Kevin started with a dictionary definition: “Language is a system of communication used by a country or community”. He realised the successful leaders were using a system. He took this to create his model.

He noticed that the military leaders he interviewed kept referring to “Mission-oriented command” – a system of leadership still used in the British and U.S. armies, developed in the 1800s by the Prussians, who call it “Auftragstaktik”. It was developed from a battle in which the French beat a far better equipped and much larger Prussian army. 

Everybody needs to understand our overall intent. They must make decisions at their level within a framework – but if the framework gets in the way, you can go outside it to achieve the overall intent. Alignment and agility are key.

The main requirement is for leaders to be authentic. The core behaviours for Kevin’s 12 principles were:

– draw on your passion to inspire others
– have a strong sense of purpose* and a clear set of values
– be focused on the future
– get outside or “Bring the outside in” – contact between employees and customers gave more inspiration than any inspiring manager. 
– conversations drive engagement – they have to be systematic, powerful and honest

(* Purpose was not profit: profit is a success measure, not the end in itself.)

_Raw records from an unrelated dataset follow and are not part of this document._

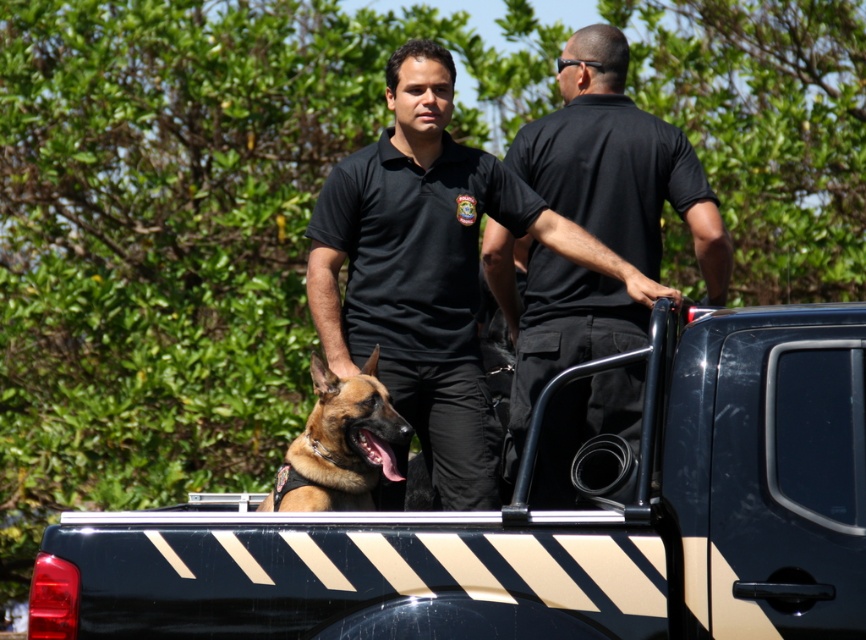 Question: Is black cotton shirt at center bigger than brown fur dog at center?

Choices:
 (A) yes
 (B) no

Answer: (A)

Question: Which object is closer to the camera taking this photo?

Choices:
 (A) metallic black truck bed at center
 (B) black cotton shirt at center
 (C) brown fur dog at center
 (D) black smooth shirt at upper right

Answer: (A)

Question: Estimate the real-world distances between objects in this image. Which object is closer to the black cotton shirt at center?

Choices:
 (A) metallic black truck bed at center
 (B) black smooth shirt at upper right
 (C) brown fur dog at center

Answer: (B)

Question: Is metallic black truck bed at center positioned before black cotton shirt at center?

Choices:
 (A) no
 (B) yes

Answer: (B)

Question: Can you confirm if metallic black truck bed at center is bigger than black cotton shirt at center?

Choices:
 (A) yes
 (B) no

Answer: (B)

Question: Estimate the real-world distances between objects in this image. Which object is farther from the brown fur dog at center?

Choices:
 (A) black cotton shirt at center
 (B) black smooth shirt at upper right

Answer: (B) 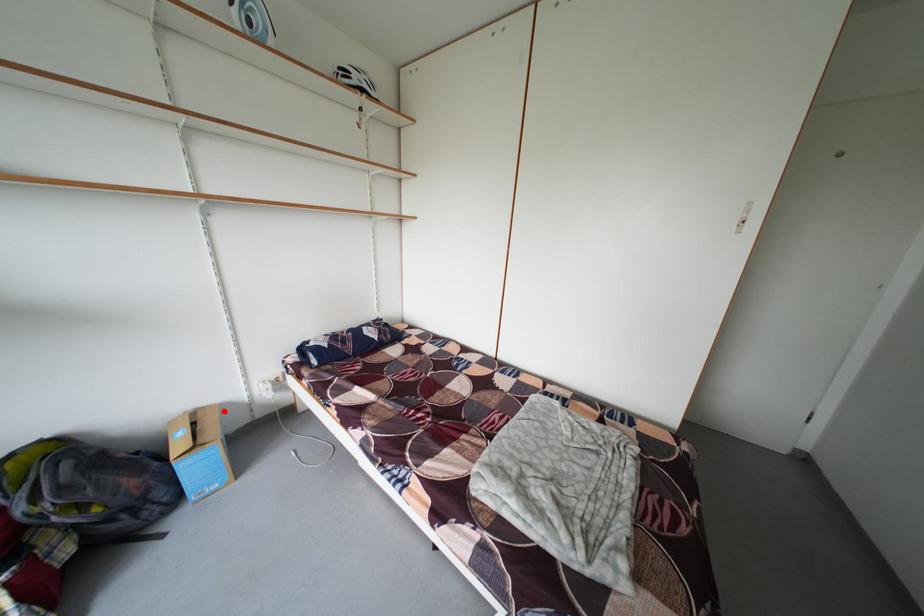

What skills enable them to do that?

– be audience-centric
– listen
– have the courage of your convictions
– use stories
– give out the right signals
– prepare, prepare, prepare 
– never be satisfied

Kevin told us the brain functions differently when it hears a story. He asked who felt the pain he did when he told us about his daughter. Most hands went up. Stories have the power to get beyond the barriers to get to people’s hearts. It is crucial to leadership. 

He said a big area we don’t pay enough attention to are the signals we send. They can be micro (eg frowning) or macro (eg policies you have but don’t follow). They are inadvertent signals we are sending and yet they drive the culture of organisations. 

None of the leaders thought they were perfect communicators. Kevin asked how they learned what they knew – most said by osmosis, making mistakes and trusted feedback. 

Kevin told us about the research he continues to do, with leaders self assessing themselves and then workers assessing their leaders. He made some interesting comparisons: media, marketing, advertising & sales were top for inspiring sectors; travel, transport and distribution were the lowest. 

He went on to link this to employee engagement – interestingly saying that the debate about engagement was “over” (which isn’t really my experience!) as “by whatever metric you choose” it has been proven to be critical. 

From his research, Kevin has identified two important conclusions:
– Quality relationships are about mutual respect and relevance
– How you make me feel determines how I behave

At a conference he attended, people were talking about individuals such as Nelson Mandela and Margaret Thatcher as being inspirational leaders. He felt this was wrong, so he asked people at the conference “Who is the boss who most inspired you and why?”. Most people answered that they believed in them, possible more than they believed in themselves. They put their trust in them. 

I particularly liked this quote:

“We shouldn’t train people to be inspiring, we should train them to be inspired” 

The purpose of conversations is to find the innovation we need. In so doing, you don’t have to be a great orator you have to communicate, listen and connect. If you can get these relationships right and build a connected workforce, you create one of the greatest intangible assets of an organisation.